The mind-boggling stupidity at CDC continues.

Having just succeeded in damping down public concern over escaped anthrax spores, the head of CDC now contemplates the fact that his agency accidentally sent the deadly H5N1 bird flu to a USDA lab instead of a more harmless one.

This, as experts told the NY Times, could potentially have wiped out the American poultry industry.

What the NY Times article does not mention is that if things had progressed to the point where H5N1 was rampaging through the US poultry industry, wiping out every chicken in the country, there would have been a high chance of the virus, which has shown itself capable of infecting humans, mutating to the form which the entire world fears - a form easily transmissible between humans.

Elena


From NY Times 13 July 2014


ATLANTA — Dr. Thomas R. Frieden, the head of the Centers for Disease Control and Prevention, spent much of Wednesday completing a report that would let the public see, in embarrassing detail, how the sloppy handling of anthrax by scientists at its headquarters here had potentially exposed dozens of employees to the deadly bacteria.

But just as he was sitting down for a late-afternoon lunch at his Washington, D.C., office, an urgent call came in. There had been another accident, this one just as disturbing, if not more so — and no one in the agency’s top leadership had been informed about it until that Monday, though the C.D.C.’s lab had been told about it more than a month earlier.

C.D.C. workers had somehow shipped a dangerous strain of avian influenza to a poultry research lab run by the Department of Agriculture. Known as H5N1, the virus had killed more than half of the 650 people who had been infected with it since 2003.
Continue reading the main story
Related in Opinion

Editorial: The Disturbing Anthrax AccidentJUNE 26, 2014

“I was, just frankly, stunned and appalled,” Dr.

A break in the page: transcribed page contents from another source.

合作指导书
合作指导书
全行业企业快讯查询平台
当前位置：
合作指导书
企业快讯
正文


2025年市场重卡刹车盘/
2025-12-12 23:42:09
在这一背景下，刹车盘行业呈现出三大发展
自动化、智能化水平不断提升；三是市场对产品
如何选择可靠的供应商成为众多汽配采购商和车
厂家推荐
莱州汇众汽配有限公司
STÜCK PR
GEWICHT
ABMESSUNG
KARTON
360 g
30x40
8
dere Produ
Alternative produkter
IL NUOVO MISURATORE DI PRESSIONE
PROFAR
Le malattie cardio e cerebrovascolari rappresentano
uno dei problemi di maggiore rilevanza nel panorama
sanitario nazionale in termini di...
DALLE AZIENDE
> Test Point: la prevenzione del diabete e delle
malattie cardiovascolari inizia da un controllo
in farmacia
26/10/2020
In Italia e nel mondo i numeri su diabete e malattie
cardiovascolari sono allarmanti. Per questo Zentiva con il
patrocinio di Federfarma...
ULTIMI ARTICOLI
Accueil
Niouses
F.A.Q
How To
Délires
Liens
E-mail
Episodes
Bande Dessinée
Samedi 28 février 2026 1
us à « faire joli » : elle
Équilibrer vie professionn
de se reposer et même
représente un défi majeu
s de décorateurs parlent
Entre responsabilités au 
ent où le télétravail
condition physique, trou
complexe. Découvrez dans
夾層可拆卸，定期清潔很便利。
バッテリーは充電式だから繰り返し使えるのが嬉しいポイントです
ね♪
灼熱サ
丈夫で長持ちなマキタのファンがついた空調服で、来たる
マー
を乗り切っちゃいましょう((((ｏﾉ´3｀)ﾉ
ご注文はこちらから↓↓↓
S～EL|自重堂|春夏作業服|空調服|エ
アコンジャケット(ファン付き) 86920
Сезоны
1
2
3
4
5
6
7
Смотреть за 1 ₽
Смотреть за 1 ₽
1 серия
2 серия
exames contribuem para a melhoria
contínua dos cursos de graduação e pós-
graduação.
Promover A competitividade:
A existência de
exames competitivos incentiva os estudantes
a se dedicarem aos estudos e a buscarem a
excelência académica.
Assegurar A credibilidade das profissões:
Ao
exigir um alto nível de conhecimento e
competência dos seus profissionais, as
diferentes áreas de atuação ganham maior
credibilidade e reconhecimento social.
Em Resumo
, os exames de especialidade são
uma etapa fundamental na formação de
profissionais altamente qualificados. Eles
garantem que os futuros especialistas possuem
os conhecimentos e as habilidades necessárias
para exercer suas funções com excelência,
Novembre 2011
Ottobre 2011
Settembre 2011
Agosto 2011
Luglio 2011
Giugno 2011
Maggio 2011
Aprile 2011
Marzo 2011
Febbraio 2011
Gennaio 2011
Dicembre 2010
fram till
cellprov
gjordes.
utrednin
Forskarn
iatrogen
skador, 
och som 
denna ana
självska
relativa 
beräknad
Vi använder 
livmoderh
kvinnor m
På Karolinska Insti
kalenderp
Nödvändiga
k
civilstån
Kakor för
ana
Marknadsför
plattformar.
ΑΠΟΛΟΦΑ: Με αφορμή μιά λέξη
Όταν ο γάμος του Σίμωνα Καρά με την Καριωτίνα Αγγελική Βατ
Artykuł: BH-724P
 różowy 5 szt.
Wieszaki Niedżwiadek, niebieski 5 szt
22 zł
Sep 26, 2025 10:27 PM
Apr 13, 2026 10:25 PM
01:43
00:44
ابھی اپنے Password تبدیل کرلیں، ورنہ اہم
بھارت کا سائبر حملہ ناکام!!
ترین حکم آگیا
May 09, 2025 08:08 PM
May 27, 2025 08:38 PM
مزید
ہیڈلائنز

Frieden said in an interview Saturday.
Photo
A mass spectrometer that the agency put out of commission over fears of anthrax contamination. Credit Dustin Chambers for The New York Times

The recent revelations have created a crisis of faith in the federal agency, prompting calls for an independent body to investigate such episodes in the future, as well as for sweeping changes at the agency and to a sprawling web of research labs that has grown after the 2001 terror attacks led to an intensified focus on microbes that could be used as biological weapons.

Dr. Michael Bell, a 19-year C.D.C. veteran who has been appointed by Dr. Frieden to a new position overseeing laboratory safety, said in an interview Saturday that he was most concerned about the “potential for hubris” among researchers who grow so inured to the daily grind of working with deadly microbes that they cease to follow safety protocols. The agency both conducts that research and is charged with ensuring that other labs adhere to federal safety standards.

The agency’s internal investigation of the troubling events, made public Friday, found that senior staff members had failed to write up a plan for researchers to follow in the anthrax study. It also faulted scientists who neglected to review the existing literature before working with the deadly pathogen, and found that the agency was ill-prepared to respond to a potential exposure episode.

“It is ironic that the institution that sets U.S. standards for safety and security of work with human pathogens fails to meet its own standards,” Richard H. Ebright, a professor of chemistry and chemical biology at Rutgers University, wrote in an email Saturday. “It is clear that the C.D.C. cannot be relied upon to police its own select-agent labs.”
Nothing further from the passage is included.